Established in 2016, the program began with a small team—a physician, a registered nurse, and a data specialist—who tackled common challenges of antimicrobial therapy. These included managing side effects such as drug toxicity, which occurs when excessive medication accumulates in the bloodstream, potentially causing dizziness, nausea, stomach pain, heart issues, muscle twitches, and seizures. The team also monitored patients’ treatment adherence and conducted follow-ups to identify potential complications.

“Side effects are common in antimicrobial therapy,” de Lima Corvino said. “If a patient stops taking the medication without informing the care team, complications may go unnoticed for up to six weeks, potentially leading to readmission or additional surgery.”

The Road to Improving Patient Outcomes

Over the years, the team has expanded to enhance the program’s effectiveness. Leaders attribute its accomplishments to collaboration, with advanced multidisciplinary care and partnerships across UAB driving the program’s most significant advancements in the past two years.

In 2023, the COPAT program added pharmacist Christin Tanner, Pharm.D., to improve medication management and toxicity assessments. Since joining the team, she has reduced the need for prolonged hospital stays by providing patients the opportunity to safely complete their antibiotic therapies at home. In her role, she follows patients from hospitalization to outpatient care, ensuring continuity of care and proactively adjusting treatments to minimize side effects and reduce readmissions.

Through her efforts, Tanner has successfully cared for over 1,400 patients and safely transitioned patients to oral antibiotics, reducing IV therapy by 568 days.

"I’ve been able to see firsthand how consistent monitoring and individualized care can make a significant difference in not only immediate patient outcomes but also in long-term health," explained Tanner. "It has been incredibly rewarding to be part of the team, and I’m excited to see continued growth."

The program also welcomed advanced practice provider Cherita Garcia, PA-C, who standardized follow-up care to ensure all COPAT patients receive a two-week post-discharge check-in, many via telemedicine. This approach has improved patient monitoring and has enhanced early complication detection.

Additionally, the program has strengthened partnerships with teams within the UAB Health System, like the UAB Antibiotic Stewardship Program, which ensures the proper use of antimicrobials—including antibiotics, antifungals, and antivirals—and the UAB Care Transition Team, which has been instrumental in bridging communication gaps with external facilities.

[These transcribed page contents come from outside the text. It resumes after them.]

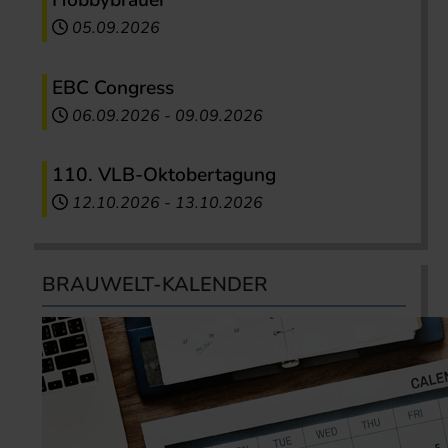
Hobbybrauer
05.09.2026
EBC Congress
06.09.2026
-
09.09.2026
110. VLB-Oktobertagung
12.10.2026
-
13.10.2026
BRAUWELT-KALENDER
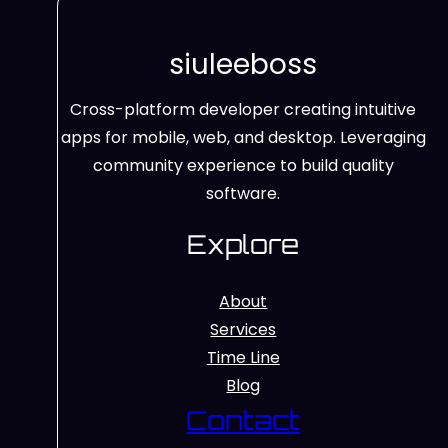
siuleeboss
Cross-platform developer creating intuitive
apps for mobile, web, and desktop. Leveraging
community experience to build quality
software.
Explore
About
Services
Time Line
Blog
Contact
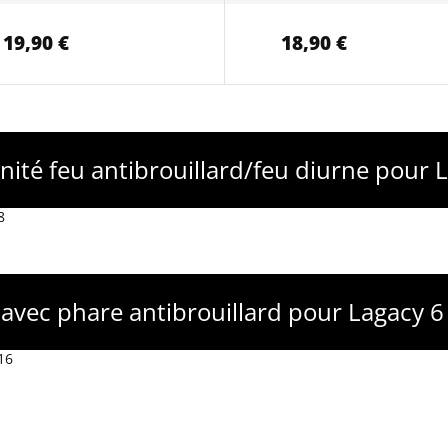
19,90 €
18,90 €
unité feu antibrouillard/feu diurne pour 
8
 avec phare antibrouillard pour Lagacy 
16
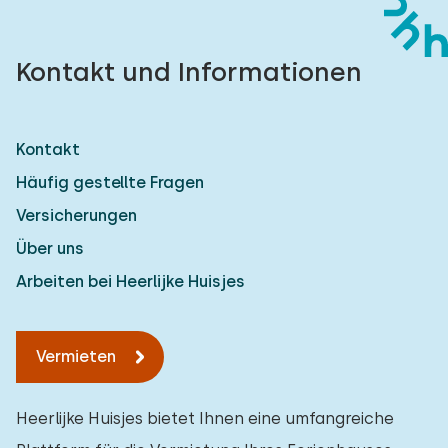
Kontakt und Informationen
Kontakt
Häufig gestellte Fragen
Versicherungen
Über uns
Arbeiten bei Heerlijke Huisjes
Vermieten
Heerlijke Huisjes bietet Ihnen eine umfangreiche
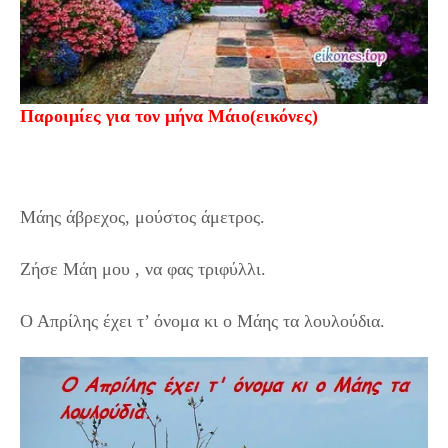
Παροιμίες για τον μήνα Μάιο(εικόνες)
Μάης άβρεχος, μούστος άμετρος.
Ζήσε Μάη μου , να φας τριφύλλι.
Ο Απρίλης έχει τ’ όνομα κι ο Μάης τα λουλούδια.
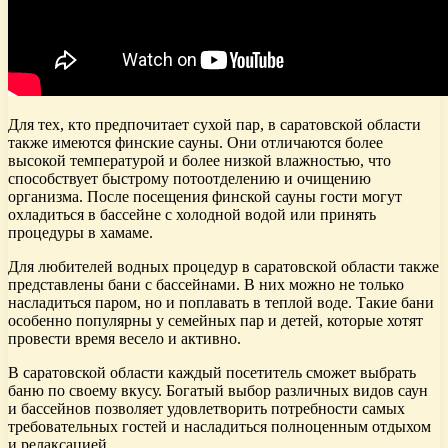
Для тех, кто предпочитает сухой пар, в саратовской области
также имеются финские сауны. Они отличаются более
высокой температурой и более низкой влажностью, что
способствует быстрому потоотделению и очищению
организма. После посещения финской сауны гости могут
охладиться в бассейне с холодной водой или принять
процедуры в хамаме.
Для любителей водных процедур в саратовской области также
представлены бани с бассейнами. В них можно не только
насладиться паром, но и поплавать в теплой воде. Такие бани
особенно популярны у семейных пар и детей, которые хотят
провести время весело и активно.
В саратовской области каждый посетитель сможет выбрать
баню по своему вкусу. Богатый выбор различных видов саун
и бассейнов позволяет удовлетворить потребности самых
требовательных гостей и насладиться полноценным отдыхом
и релаксацией.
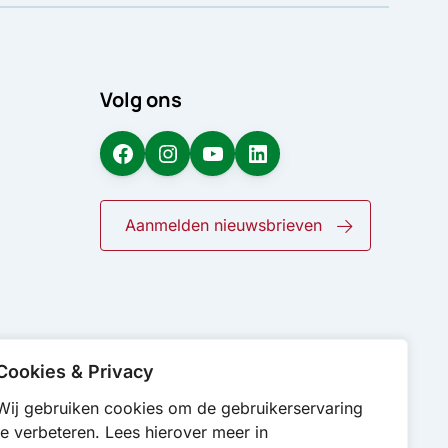
Volg ons
Facebook
Instagram
YouTube
LinkedIn
Aanmelden nieuwsbrieven
Cookies & Privacy
Wij gebruiken cookies om de gebruikerservaring
te verbeteren. Lees hierover meer in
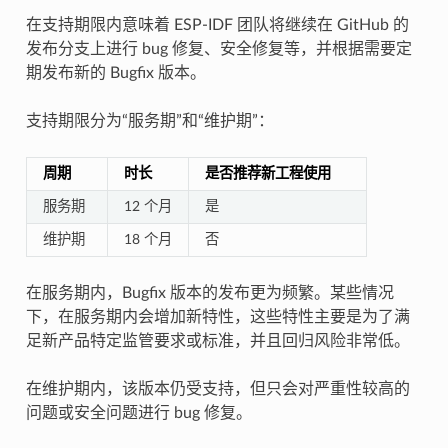
在支持期限内意味着 ESP-IDF 团队将继续在 GitHub 的
发布分支上进行 bug 修复、安全修复等，并根据需要定
期发布新的 Bugfix 版本。
支持期限分为“服务期”和“维护期”：
周期
时长
是否推荐新工程使用
服务期
12 个月
是
维护期
18 个月
否
在服务期内，Bugfix 版本的发布更为频繁。某些情况
下，在服务期内会增加新特性，这些特性主要是为了满
足新产品特定监管要求或标准，并且回归风险非常低。
在维护期内，该版本仍受支持，但只会对严重性较高的
问题或安全问题进行 bug 修复。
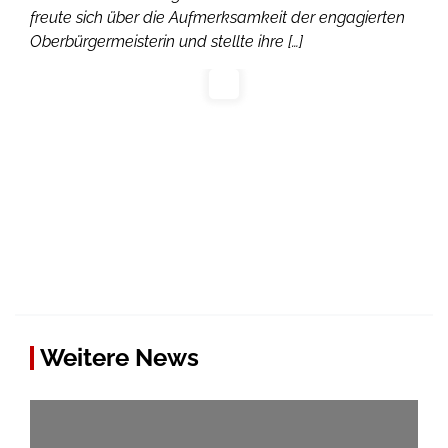
freute sich über die Aufmerksamkeit der engagierten
Oberbürgermeisterin und stellte ihre […]
Weitere News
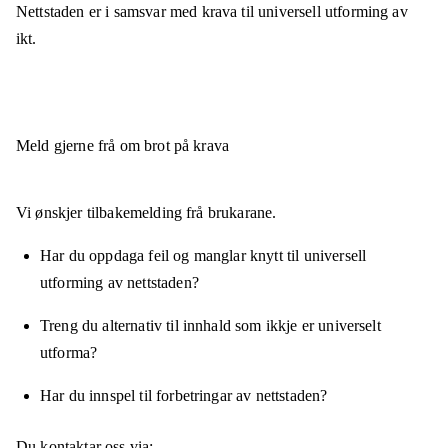
Nettstaden er
i samsvar
med krava til universell utforming av
ikt.
Meld gjerne frå om brot på krava
Vi ønskjer tilbakemelding frå brukarane.
Har du oppdaga feil og manglar knytt til universell
utforming av nettstaden?
Treng du alternativ til innhald som ikkje er universelt
utforma?
Har du innspel til forbetringar av nettstaden?
Du kontaktar oss via:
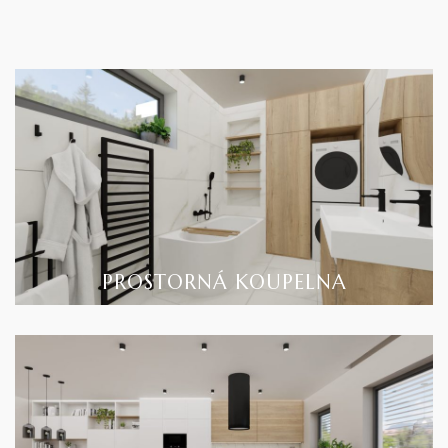
PROSTORNÁ KOUPELNA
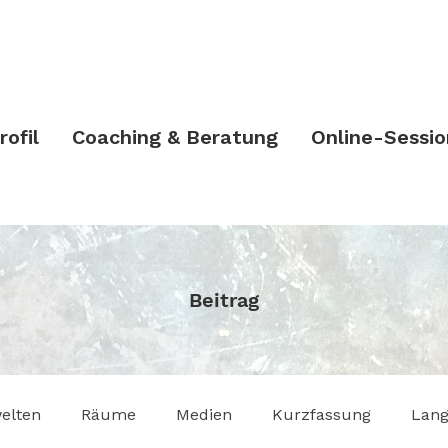
rofil
Coaching & Beratung
Online-Sessio
Beitrag
elten
Räume
Medien
Kurzfassung
Lang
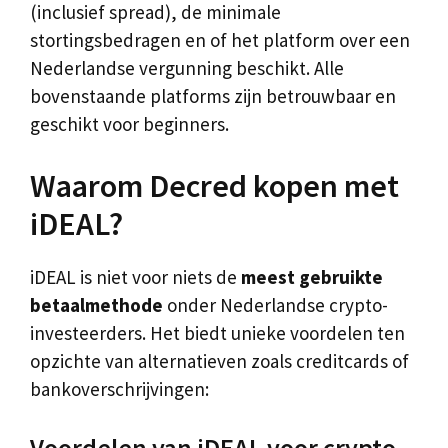
(inclusief spread), de minimale
stortingsbedragen en of het platform over een
Nederlandse vergunning beschikt. Alle
bovenstaande platforms zijn betrouwbaar en
geschikt voor beginners.
Waarom Decred kopen met
iDEAL?
iDEAL is niet voor niets de
meest gebruikte
betaalmethode
onder Nederlandse crypto-
investeerders. Het biedt unieke voordelen ten
opzichte van alternatieven zoals creditcards of
bankoverschrijvingen:
Voordelen van iDEAL voor crypto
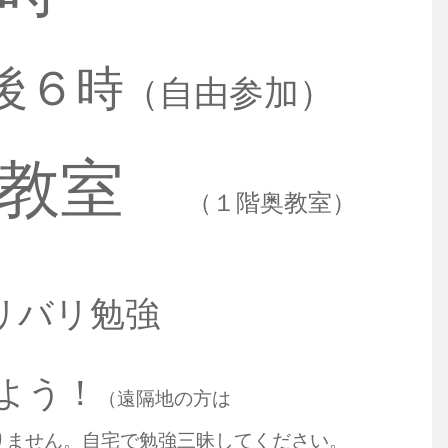
後６時
（自由参加）
習教室
（１階奥教室）
リバリ勉強
よう！
（遠隔地の方は
りません。自宅で勉強三昧してください。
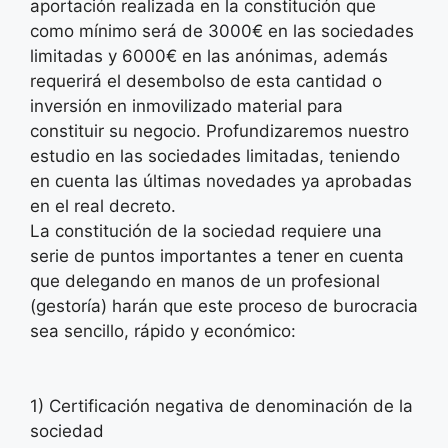
aportación realizada en la constitución que
como mínimo será de 3000€ en las sociedades
limitadas y 6000€ en las anónimas, además
requerirá el desembolso de esta cantidad o
inversión en inmovilizado material para
constituir su negocio. Profundizaremos nuestro
estudio en las sociedades limitadas, teniendo
en cuenta las últimas novedades ya aprobadas
en el real decreto.
La constitución de la sociedad requiere una
serie de puntos importantes a tener en cuenta
que delegando en manos de un profesional
(gestoría) harán que este proceso de burocracia
sea sencillo, rápido y económico:
1) Certificación negativa de denominación de la
sociedad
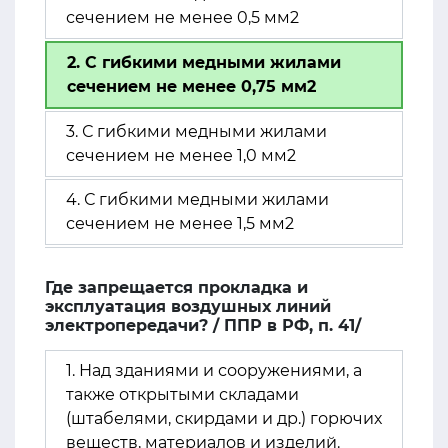
сечением не менее 0,5 мм2
2. С гибкими медными жилами
сечением не менее 0,75 мм2
3. С гибкими медными жилами
сечением не менее 1,0 мм2
4. С гибкими медными жилами
сечением не менее 1,5 мм2
Где запрещается прокладка и
эксплуатация воздушных линий
электропередачи? / ППР в РФ, п. 41/
1. Над зданиями и сооружениями, а
также открытыми складами
(штабелями, скирдами и др.) горючих
веществ, материалов и изделий.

“There’s an intense, often unseen effort behind COPAT,” de Lima Corvino said. “I’m incredibly grateful and proud of our team’s dedication. Their work has improved patient outcomes, reduced readmissions, and enhanced satisfaction for both patients and providers.”

The COPAT program exemplifies UAB’s commitment to advancing patient care through collaboration and innovation. It serves as a model for how specialized care can drive better outcomes.